To date, all relevant studies have examined the acute effects of whole-grain processing on postprandial glycemia in controlled settings. We have undertaken a 2-week randomized crossover trial in free-living adults with type 2 diabetes to determine whether the structural integrity of whole grains as a result of differences in milling is a determinant of overall glycemic control. We provided participants with their whole-grain foods and used continuous glucose monitoring (CGM) systems to assess glycemic control.
Research Design and Methods
This randomized crossover trial compared two dietary interventions, each of 2-week duration, separated by a washout period of at least 2 weeks. The trial was conducted between October 2018 and April 2019 in Dunedin, New Zealand. The trial protocol was reviewed and approved by the Health and Disability Ethics Committee of the Ministry of Health, New Zealand (reference 18/STH/172). All participants provided written informed consent. The trial protocol was prospectively registered with the Australia New Zealand Clinical Trials Registry.

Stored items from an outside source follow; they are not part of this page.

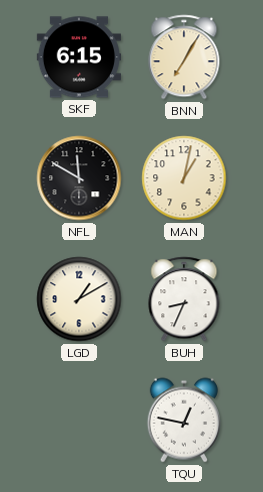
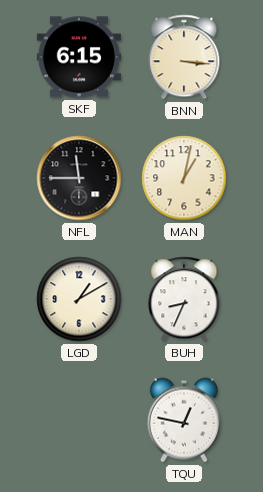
BNN: 7:05 -> 3:16
NFL: 11:50 -> 11:45
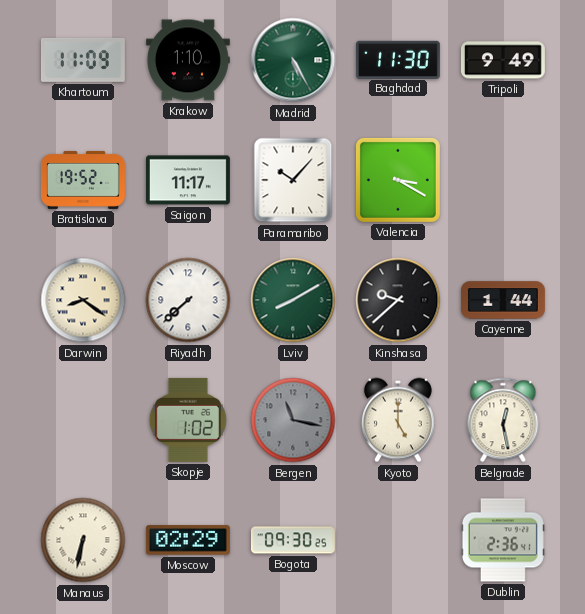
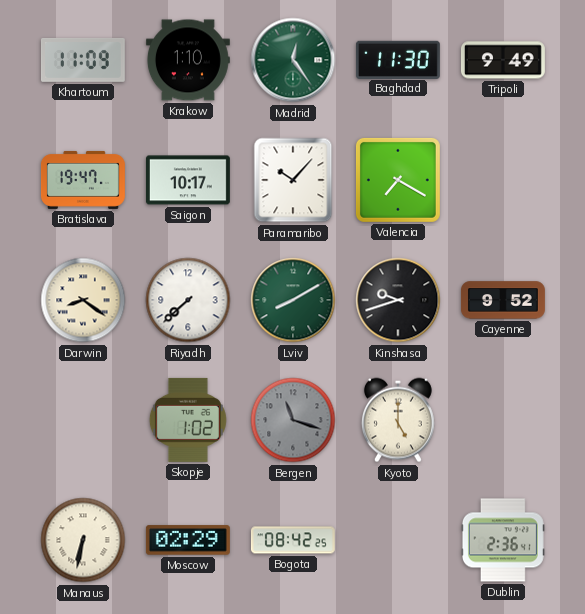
Madrid: 5:25 -> 12:24
Bratislava: 19:52 -> 19:47
Saigon: 11:17 -> 10:17
Valencia: 3:20 -> 7:20
Kinshasa: 9:38 -> 9:42
Cayenne: 1:44 -> 9:52
Bergen: 11:17 -> 11:18
Belgrade: 12:28 -> none
Bogota: 09:30 -> 08:42
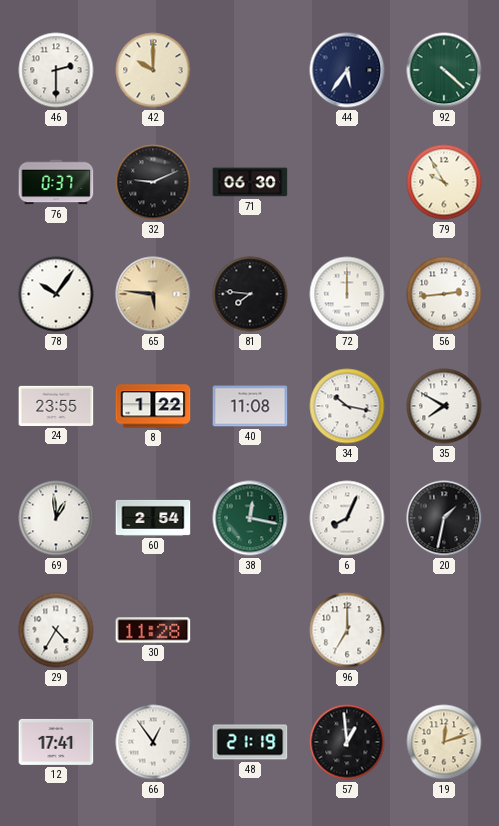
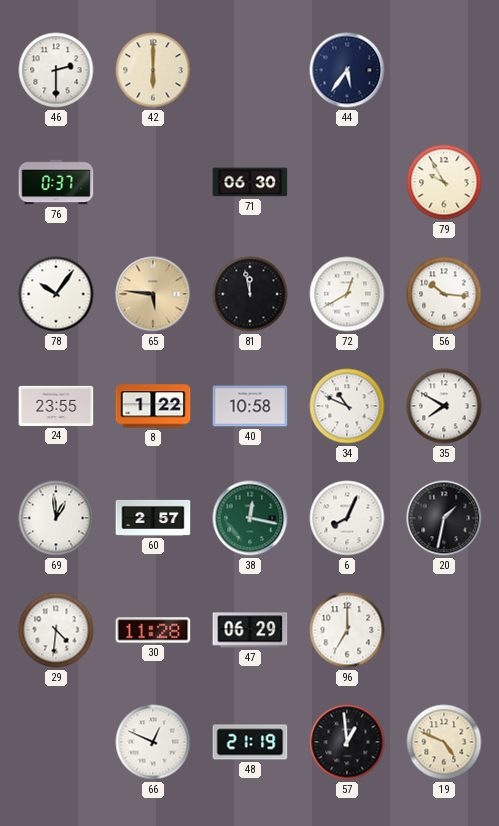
42: 10:00 -> 6:00
92: 4:22 -> none
32: 9:11 -> none
81: 7:46 -> 11:58
72: 12:00 -> 12:40
56: 2:44 -> 10:16
40: 11:08 -> 10:58
34: 10:17 -> 10:49
60: 2:54 -> 2:57
29: 4:35 -> 4:31
47: none -> 06:29
12: 17:41 -> none
66: 12:54 -> 12:49
19: 12:12 -> 4:49
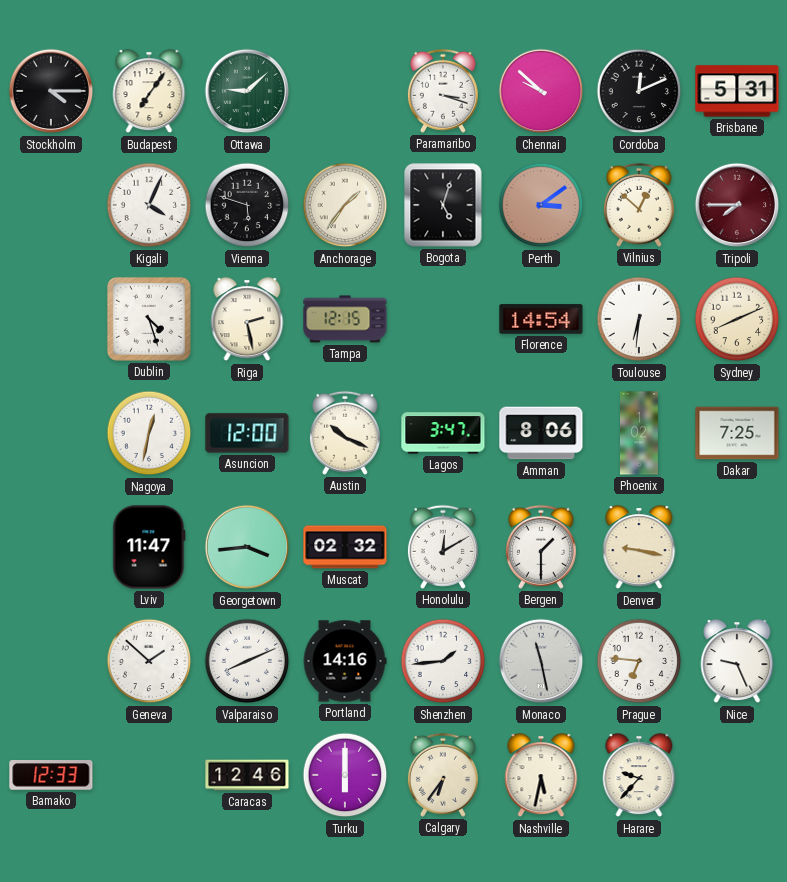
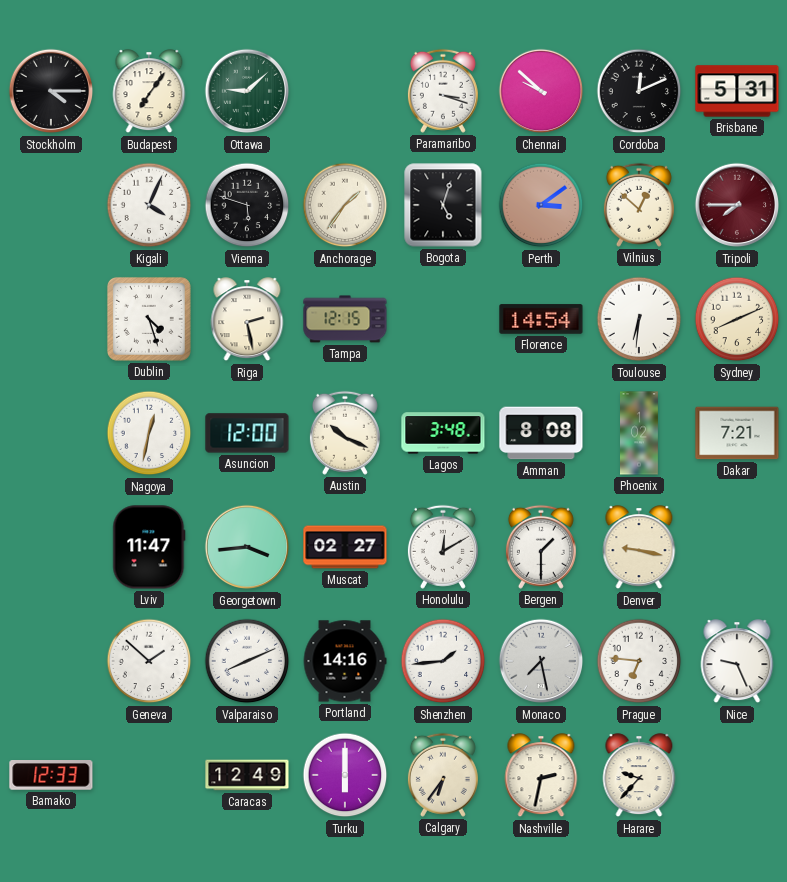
Lagos: 3:47 -> 3:48
Amman: 8:06 -> 8:08
Dakar: 7:25 -> 7:21
Muscat: 02:32 -> 02:27
Monaco: 11:28 -> 7:28
Caracas: 12:46 -> 12:49
Nashville: 5:32 -> 2:32
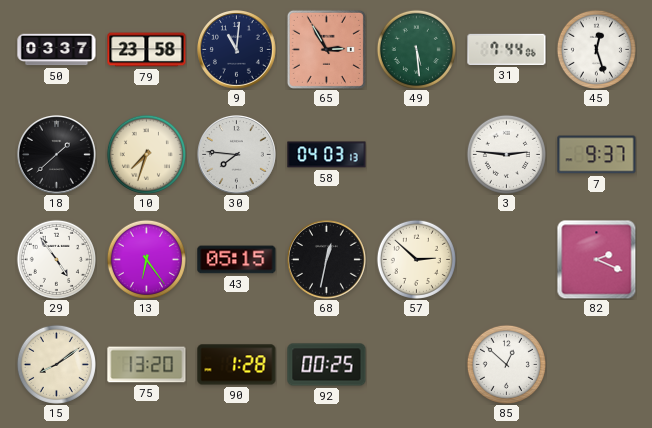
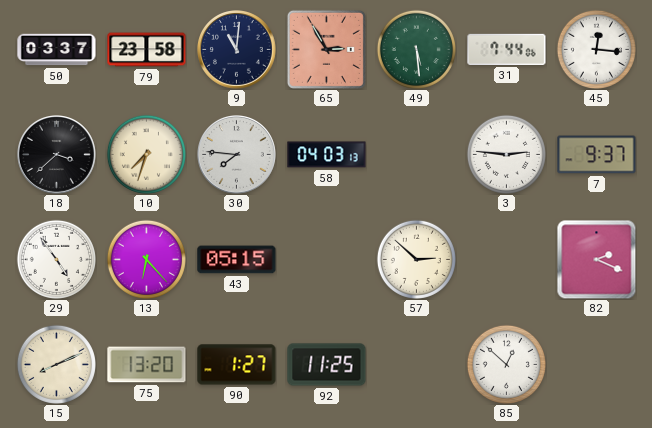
45: 12:27 -> 12:16
18: 1:38 -> 3:38
13: 6:24 -> 6:23
68: 12:32 -> none
15: 8:09 -> 8:11
90: 1:28 -> 1:27
92: 00:25 -> 11:25
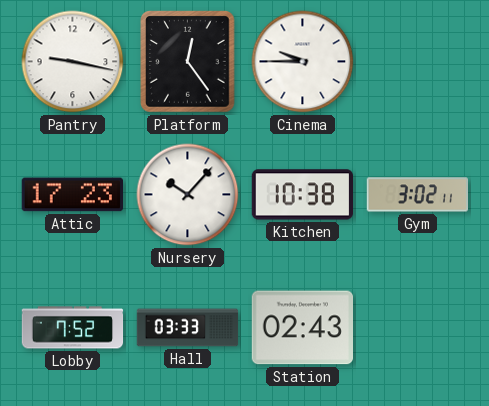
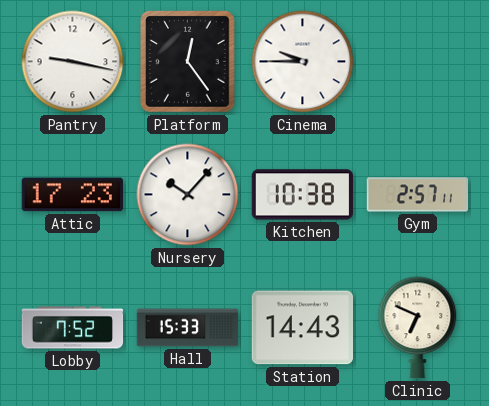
Gym: 3:02 -> 2:57
Hall: 03:33 -> 15:33
Station: 02:43 -> 14:43
Clinic: none -> 6:49
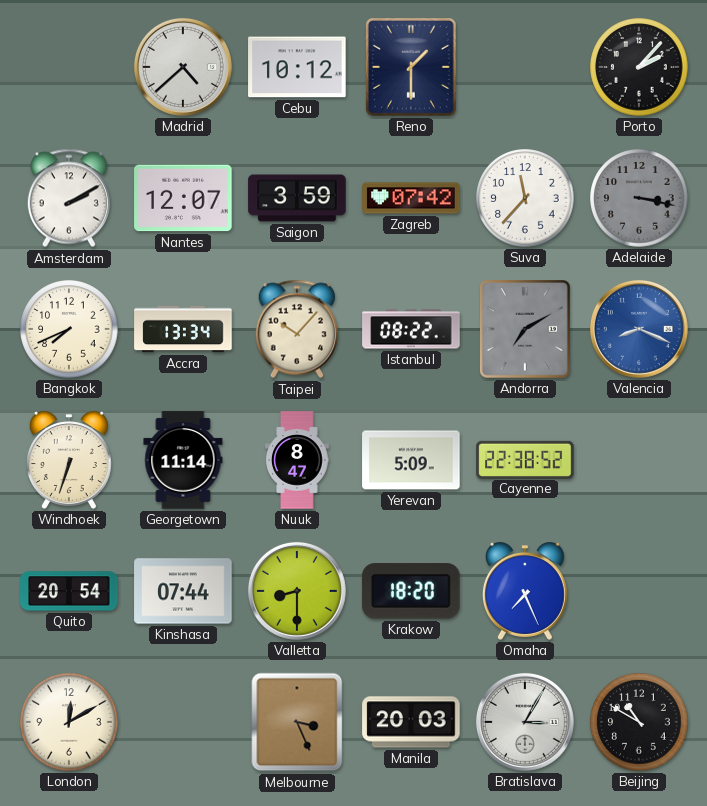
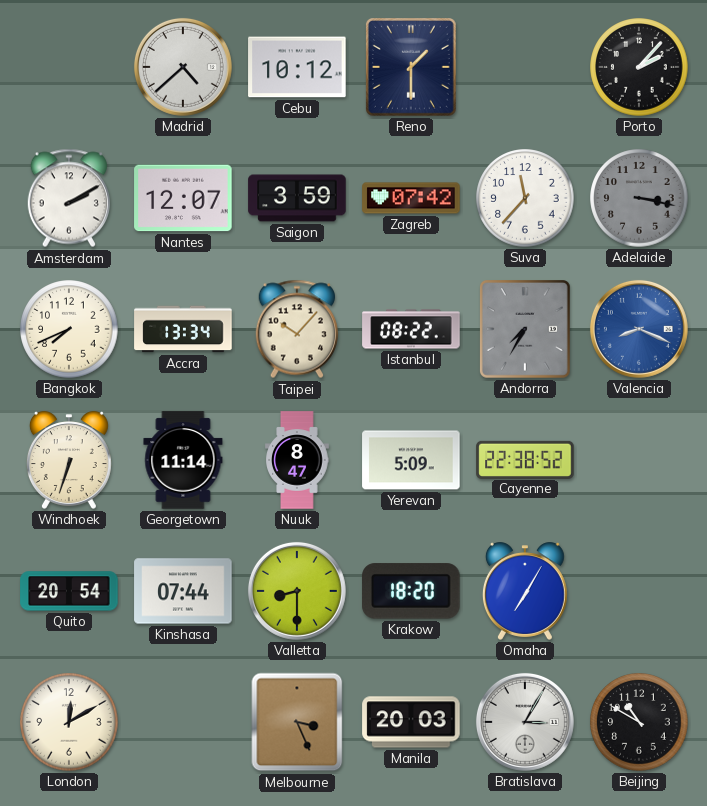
Andorra: 7:10 -> 7:35
Omaha: 7:26 -> 7:05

Participant Eligibility Criteria
Adults diagnosed with type 2 diabetes and aged between 18 and 80 years were eligible. Presence of comorbidities did not exclude participation; however, pregnancy, lactation, or a change in medication potentially influencing blood glucose control in the past 3 months did. Participants were recruited locally through general practices, fliers in supermarkets, online advertisements, and participation in earlier studies.
Randomization and Masking
The intervention order was determined by a computer-generated 1:1 block randomization protocol. Each intervention order was stored in a separate opaque envelope and accessed sequentially once each participant provided written consent. Participants were blinded to CGM data during both interventions and did not receive study feedback until both interventions were complete. The author who ran the analysis was blinded to the interventions for the initial comparisons. Given the nature of the interventions, participants could not be masked. They were aware of the research question this trial sought to address, and there were visible differences in the foods provided.
Interventions
Given that the aim of the trial was to examine the effect of food processing of whole grains on glycemic control and other cardiometabolic risk factors, we provided participants with commonly consumed whole-grain foods that differed in the extent of their milling. In one intervention, participants were provided with intact oats, brown rice, and whole-grain bread made with coarsely ground flour and kibbled wheat kernels. They were instructed to replace their current grain intake, determined by a preintervention 4-day diet record, with the foods provided. In the other intervention, participants were provided with instant oats, brown rice pasta, and whole-grain bread made with finely milled flour, and the same instructions to replace their current grain intake with the foods provided. No advice was given to change the amount of grains consumed. No further dietary or other lifestyle advice was given. Whole-grain foods were commercially available, were 100% whole grain (7,8), were matched for macronutrients and fiber, and met the American Association of Cereal Chemists International characterization of a whole-grain product (12).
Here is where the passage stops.